## WORK TO BE COMPLETED:
Return every record below exactly as written, omitting any pictures.

Data items:
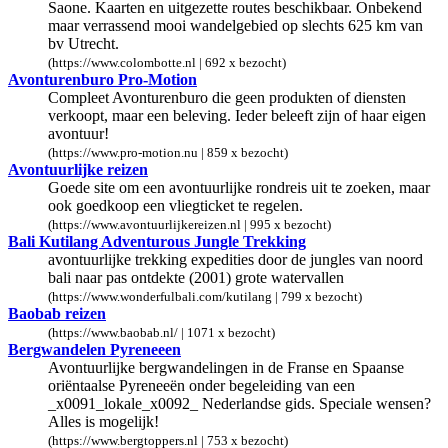
Saone. Kaarten en uitgezette routes beschikbaar. Onbekend
maar verrassend mooi wandelgebied op slechts 625 km van
bv Utrecht.
(https://www.colombotte.nl | 692 x bezocht)
Avonturenburo Pro-Motion
Compleet Avonturenburo die geen produkten of diensten
verkoopt, maar een beleving. Ieder beleeft zijn of haar eigen
avontuur!
(https://www.pro-motion.nu | 859 x bezocht)
Avontuurlijke reizen
Goede site om een avontuurlijke rondreis uit te zoeken, maar
ook goedkoop een vliegticket te regelen.
(https://www.avontuurlijkereizen.nl | 995 x bezocht)
Bali Kutilang Adventurous Jungle Trekking
avontuurlijke trekking expedities door de jungles van noord
bali naar pas ontdekte (2001) grote watervallen
(https://www.wonderfulbali.com/kutilang | 799 x bezocht)
Baobab reizen
(https://www.baobab.nl/ | 1071 x bezocht)
Bergwandelen Pyreneeen
Avontuurlijke bergwandelingen in de Franse en Spaanse
oriëntaalse Pyreneeën onder begeleiding van een
_x0091_lokale_x0092_ Nederlandse gids. Speciale wensen?
Alles is mogelijk!
(https://www.bergtoppers.nl | 753 x bezocht)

## TASK ANSWER:
Saone. Kaarten en uitgezette routes beschikbaar. Onbekend
maar verrassend mooi wandelgebied op slechts 625 km van
bv Utrecht.
(https://www.colombotte.nl | 692 x bezocht)
Avonturenburo Pro-Motion
Compleet Avonturenburo die geen produkten of diensten
verkoopt, maar een beleving. Ieder beleeft zijn of haar eigen
avontuur!
(https://www.pro-motion.nu | 859 x bezocht)
Avontuurlijke reizen
Goede site om een avontuurlijke rondreis uit te zoeken, maar
ook goedkoop een vliegticket te regelen.
(https://www.avontuurlijkereizen.nl | 995 x bezocht)
Bali Kutilang Adventurous Jungle Trekking
avontuurlijke trekking expedities door de jungles van noord
bali naar pas ontdekte (2001) grote watervallen
(https://www.wonderfulbali.com/kutilang | 799 x bezocht)
Baobab reizen
(https://www.baobab.nl/ | 1071 x bezocht)
Bergwandelen Pyreneeen
Avontuurlijke bergwandelingen in de Franse en Spaanse
oriëntaalse Pyreneeën onder begeleiding van een
_x0091_lokale_x0092_ Nederlandse gids. Speciale wensen?
Alles is mogelijk!
(https://www.bergtoppers.nl | 753 x bezocht)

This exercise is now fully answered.